One Public Domain to Rule Them All
The Supreme Court heard oral argument this morning in Golan v. Holder, which considers the constitutionality of Section 104A of the Copyright Act, added in 1994 by the obfuscatorily named Uruguay Round Agreements Act. The constitutional issue is whether Congress can, consistent with the Copyright Clause and the First Amendment, remove works from the public domain by “restoring” copyrights to works that had either expired or failed to vest due to a failure to comply with technical requirements.

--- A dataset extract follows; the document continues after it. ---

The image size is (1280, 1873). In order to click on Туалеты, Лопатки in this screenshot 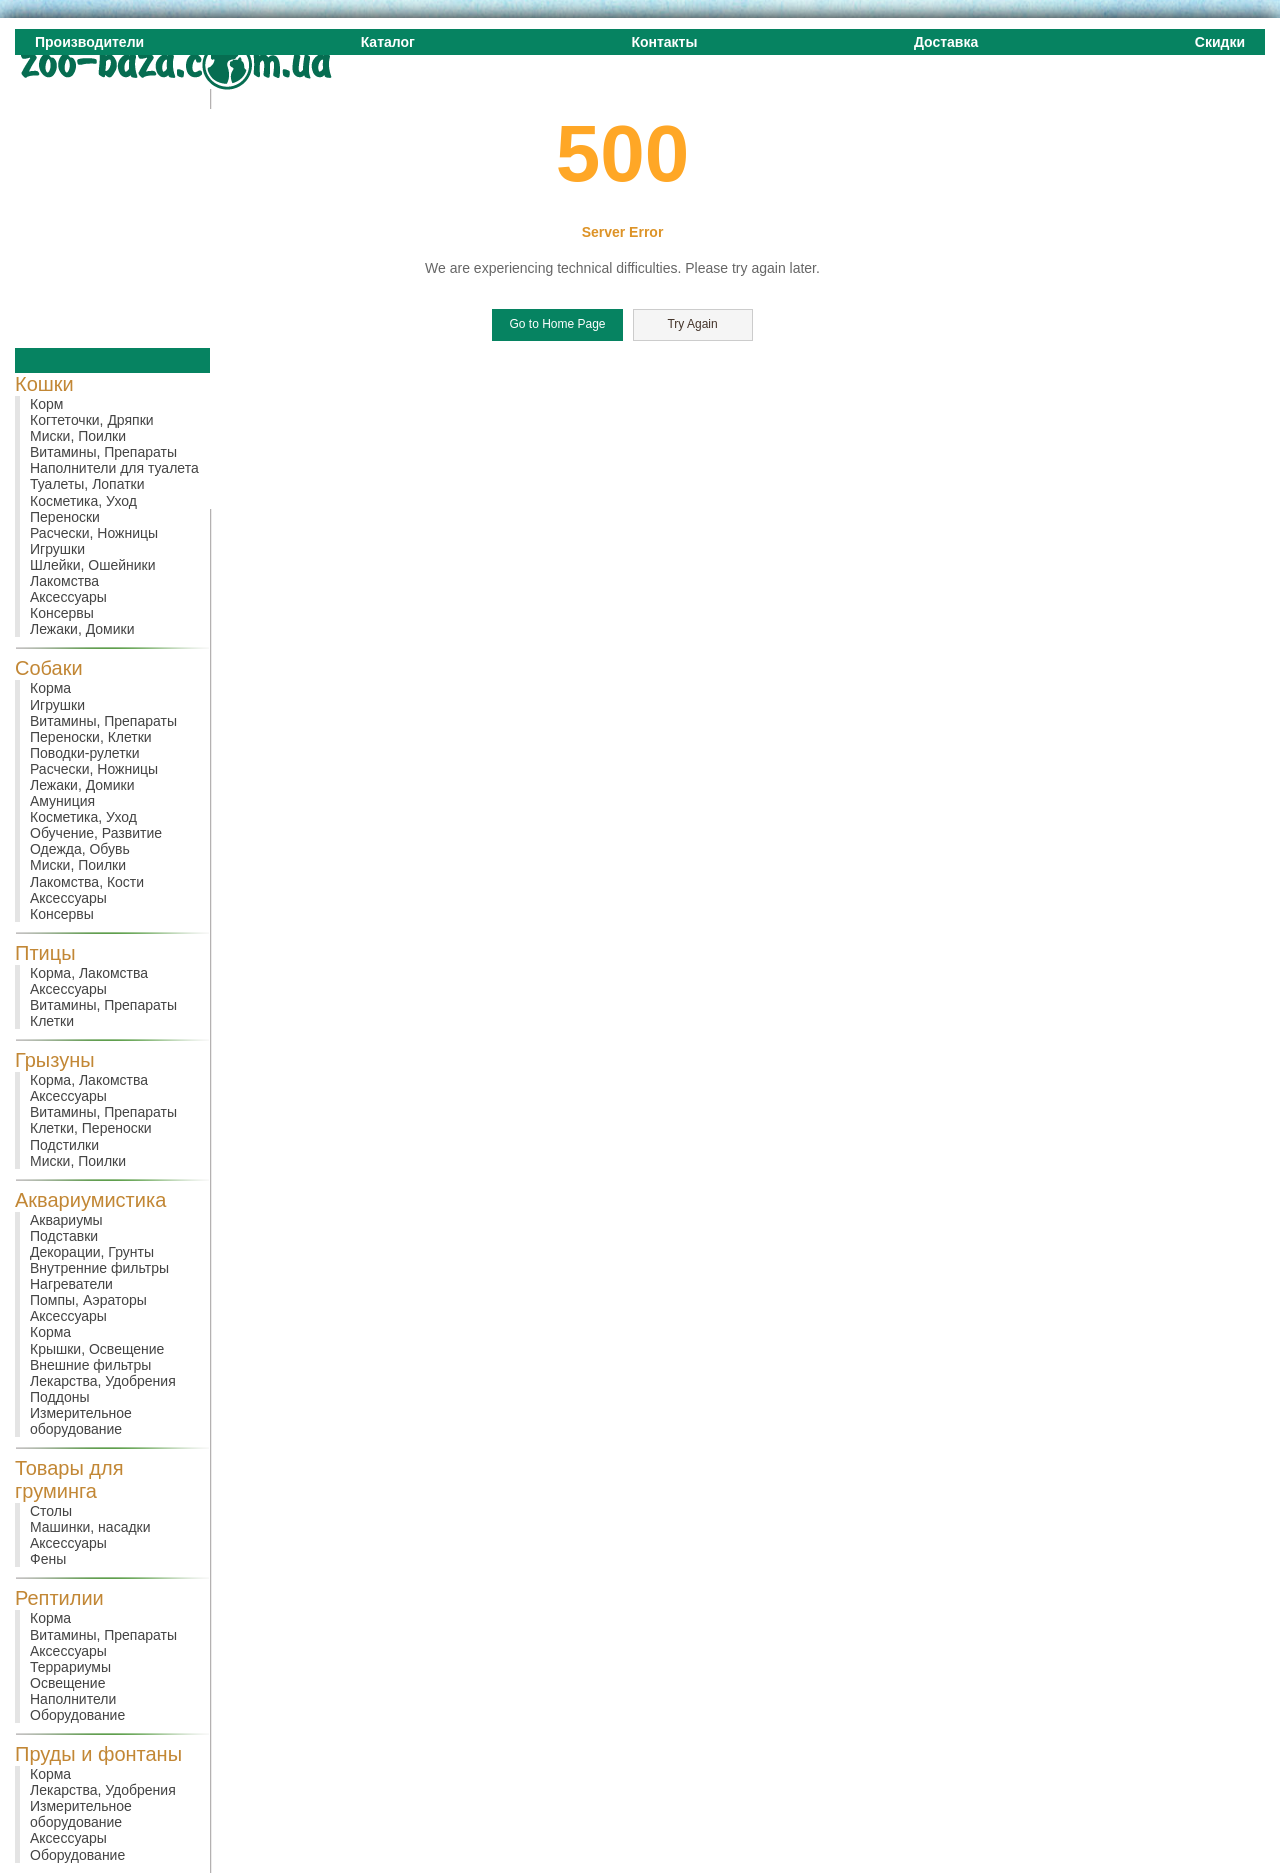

If that sounds a bit abstruse, here’s the issue put more concretely: can Congress restore the United States copyright to J.R.R. Tolkien’s Lord of the Rings trilogy? Or once a work is in the public domain, for whatever reason, is it there irretrievably? The first volume of The Lord of the Rings was published in the United States in 1954 with a paltry 1,500 copies; even though the Hobbit had done well, Tolkien’s publishers did not anticipate what a blockbuster success The Lord of the Rings would be. As a result, the copies soon sold out, and instead of running another U.S. printing, Houghton Mifflin, Tolkien’s U.S. publisher, imported more copies from the UK to fill demand. But apparently Houghton Mifflin screwed up, because they accidentally imported too many: U.S. copyright law at the time contained a protectionist “manufacturing requirement” for books, requiring books sold in the United States to be printed in the United States, with only limited exceptions. A paperback publisher discovered the error in 1965 and printed 150,000 copies of the trilogy without paying any royalties to Tolkien or his publishers.